Si trattava di un’impresa specializzata nella costruzione di distributori di carburante che si appoggiava alle mie consulenze. Visto che era uscito da poco il famigerato Decreto 81 e che, tra le novità assolute, rafforzava il ruolo del preposto con l’articolo 19 nuovo di zecca, suggerii una struttura organizzativa più attenta al datore di lavoro.

Gioco facile perché due geometri, il cui ruolo era quello di andare nei cantieri dell’impresa per definire il programma dei lavori e gestire eventuali condizioni particolari, erano inequivocabilmente dei preposti.

“Mario arriverà il carrabile con il materiale da scaricare”, “mi raccomando il raccordo della trincea è da ultimare per oggi pomeriggio”, “prenditi due ragazzi in più per liberare quell’area” e disposizioni del genere.

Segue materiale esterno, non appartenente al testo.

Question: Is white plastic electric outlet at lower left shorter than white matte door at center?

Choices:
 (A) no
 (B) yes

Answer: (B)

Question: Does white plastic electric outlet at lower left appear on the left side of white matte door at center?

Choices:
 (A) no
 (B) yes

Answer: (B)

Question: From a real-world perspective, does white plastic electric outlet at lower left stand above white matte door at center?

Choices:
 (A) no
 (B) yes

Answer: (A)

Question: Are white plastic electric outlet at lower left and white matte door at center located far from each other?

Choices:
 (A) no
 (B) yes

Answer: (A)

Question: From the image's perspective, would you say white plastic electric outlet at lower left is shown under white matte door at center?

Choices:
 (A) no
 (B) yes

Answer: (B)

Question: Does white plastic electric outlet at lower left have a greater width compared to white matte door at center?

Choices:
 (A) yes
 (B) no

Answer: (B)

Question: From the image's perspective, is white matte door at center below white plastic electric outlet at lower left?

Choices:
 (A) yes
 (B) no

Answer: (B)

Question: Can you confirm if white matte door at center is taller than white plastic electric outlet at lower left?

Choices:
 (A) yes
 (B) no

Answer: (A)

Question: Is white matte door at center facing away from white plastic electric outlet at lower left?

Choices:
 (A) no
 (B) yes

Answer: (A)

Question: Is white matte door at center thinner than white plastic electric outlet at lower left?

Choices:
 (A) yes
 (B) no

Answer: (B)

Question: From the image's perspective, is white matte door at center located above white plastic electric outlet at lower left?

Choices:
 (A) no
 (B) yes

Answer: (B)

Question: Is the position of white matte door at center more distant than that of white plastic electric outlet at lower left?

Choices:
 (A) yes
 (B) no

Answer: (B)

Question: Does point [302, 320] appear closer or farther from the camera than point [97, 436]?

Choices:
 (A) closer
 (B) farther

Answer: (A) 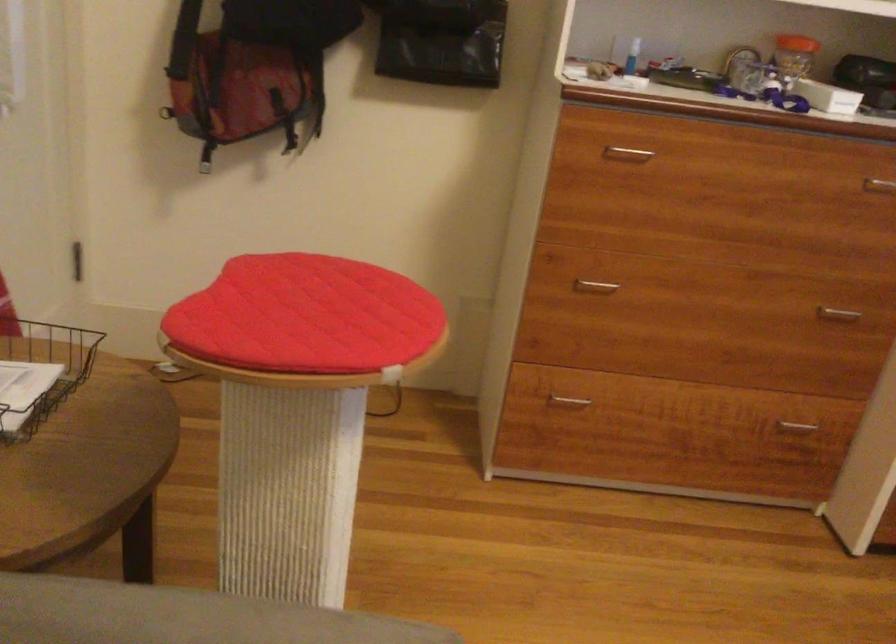 What do you see at coordinates (306, 316) in the screenshot? The width and height of the screenshot is (896, 644). I see `the chair sitting surface` at bounding box center [306, 316]. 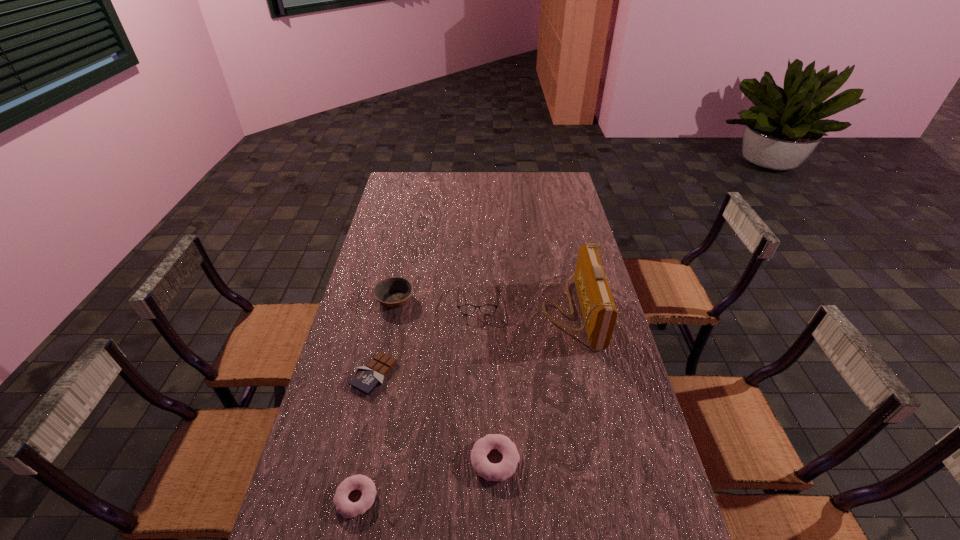 This screenshot has width=960, height=540. Find the location of `vacant space that's between the bowl and the third shortest object`. vacant space that's between the bowl and the third shortest object is located at coordinates (445, 380).

Find the location of a particular element. empty location between the taller doughnut and the fourth farthest object is located at coordinates (435, 417).

The height and width of the screenshot is (540, 960). What are the coordinates of `free spot between the handbag and the chocolate bar` in the screenshot? It's located at (474, 342).

Find the location of a particular element. free space between the fourth tallest object and the third nearest object is located at coordinates (435, 417).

Per me era ovvio che svolgessero già il ruolo di preposto, ma non per i sindacati che mi convocarono in azienda. La sostanza era che i preposti non volevano fare i preposti e la cosa mi fece alquanto ridere perché è come se un progettista non volesse firmare i propri progetti per non assumersene la responsabilità. Dopo un tira e molla fantozziano venne fuori, in separata sede che, se avessi interceduto con il datore di lavoro per rivedere l’inquadramento contrattuale dei due malcapitati, forse avrebbero accettato la sentenza. Con il senno di poi, vista la recente modifica dell’articolo 18 che parla di accordi nella contrattazione nazionale per i preposti, i precursori erano i sindacati.

Fatto sta che per me, allora come oggi, la sicurezza è un bene collettivo e dei contratti non importa un fico secco, mestiere di altri.

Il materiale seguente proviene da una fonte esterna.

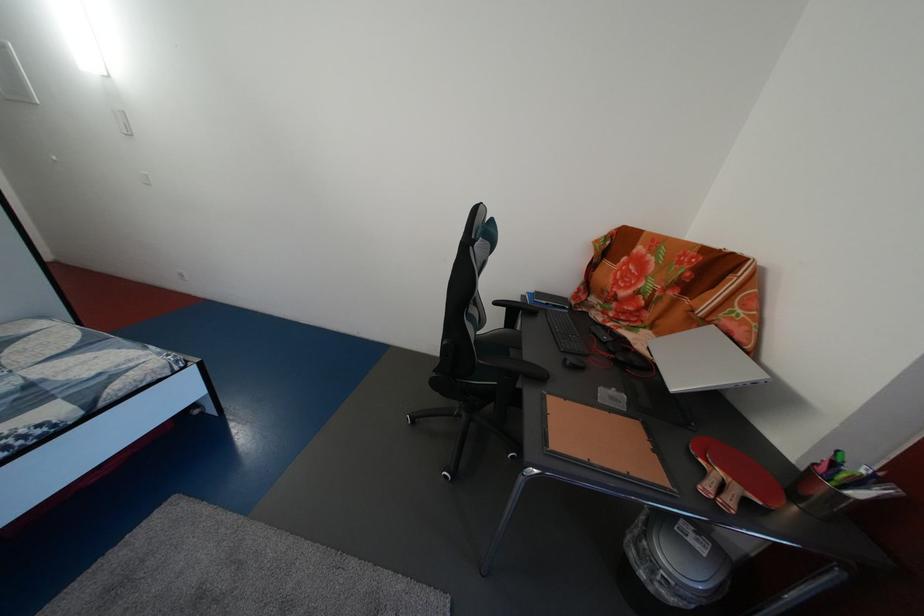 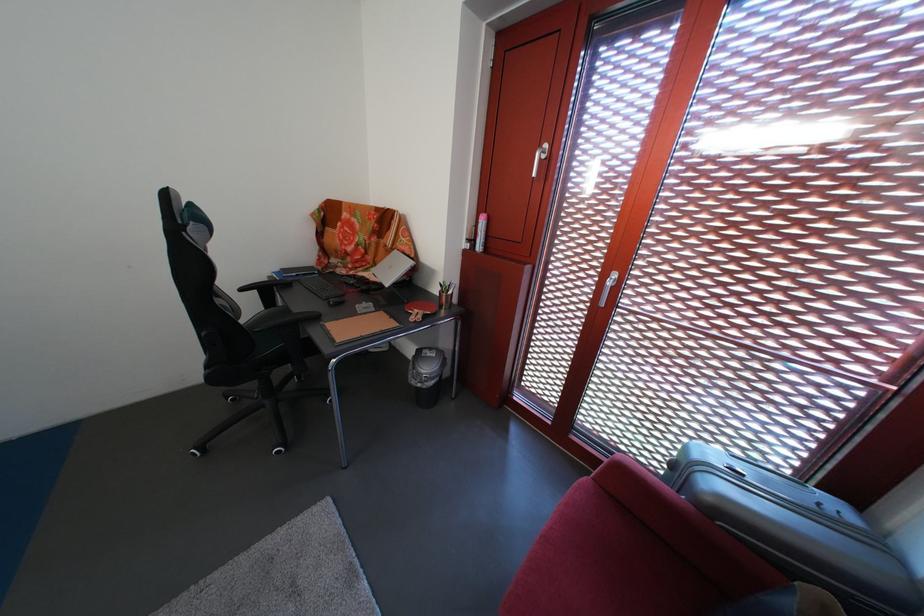 Where in the second image is the point corresponding to (x=520, y=328) from the first image?

(280, 308)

Dopo quasi quindici anni siamo ancora a disquisire sul ruolo del preposto. Se vuoi sapere come la penso, il preposto è una delle figure più importanti della gestione della sicurezza. Se da un lato datore di lavoro e manager sono lì che dovrebbero (magari) definire le strategie per aumentare gli standard di sicurezza, il preposto o la preposta sono quelle persone che sentono l’odore dell’olio lubrificante, lo stridere della sega circolare e il bip bip del carrello elevatore in retromarcia.

Chi meglio di loro può rendere concreta la procedura di sicurezza o avvertire comportamenti potenzialmente dannosi per le persone?

Fin qui tutto bene, ma poi c’è il dark side of the moon a richiamare la mia attenzione. Ancora non mi è mai capitato di conoscere in azienda una persona che, per mansione, è in reparto con il solo compito di supervisionare il lavoro altrui e intervenire all’occorrenza. Il preposto è, per mia esperienza, un operativo che sta alla macchina con i colleghi. Non mi stupisce più di tanto perché, per una PMI, pagare uno stipendio equivale ad avere benefici a livello produttivo. Non mi stupisce perché nella gran parte dei casi produzione = “fare”, mentre tutti gli aspetti relativi alla buona gestione e al non far accadere le cose, sono tutte fregnacce di cui parlano i teorici del lavoro.

Se io fossi un preposto che sta fresando dei pezzi di minuteria metallica, come vivrei questo tipo di responsabilità?

Già, perché il docente al corso è stato sì palloso, ma ricordo anche bene che, per il fatto di avere il ruolo di preposto, rischio anche di andare in galera. Se ho gli occhi sul mio lavoro, come faccio ad accorgermi che Giuliano non ha il guanto oppure che Anna sta versando il solvente sbagliato?

E se quella arrotondatrice fa un rumore strano da settimane perché devo correre io il rischio di ingaggiare un avvocato in caso di infortunio se gliel’ho già detto in tutte le salse al datore di lavoro? Ogni volta mi liquida con un “non ti preoccupare, ora ci penso io, ma la macchina non fermarla”? “Ora” in quale lingua equivale a settimane?

Bel dilemma che pare non porsi chi fa le leggi e chi definisce gli organigrammi aziendali e neppure quei bei fusti di auditor armati di check list. Ecco che, anche la più nobile etica sulla cultura della sicurezza, va a farsi friggere perché mi hanno detto che per un fantomatico articolo 299 non posso nemmeno rifiutare quel ruolo o, almeno, per farlo dovrebbero mettermi in portineria o, comunque, spostarmi di reparto. D’altronde, mi dicono, sei te il leader e il leader è chi di fatto è guida di un gruppo, il preposto viene implicitamente eletto dal gruppo e quindi non si può imporre.

Insomma, sai cosa ti dico?

Questa storia del preposto, se viene gestita in questo modo, trasforma la sicurezza sul lavoro da questione valoriale in un “prenderla in quel (pre)posto”.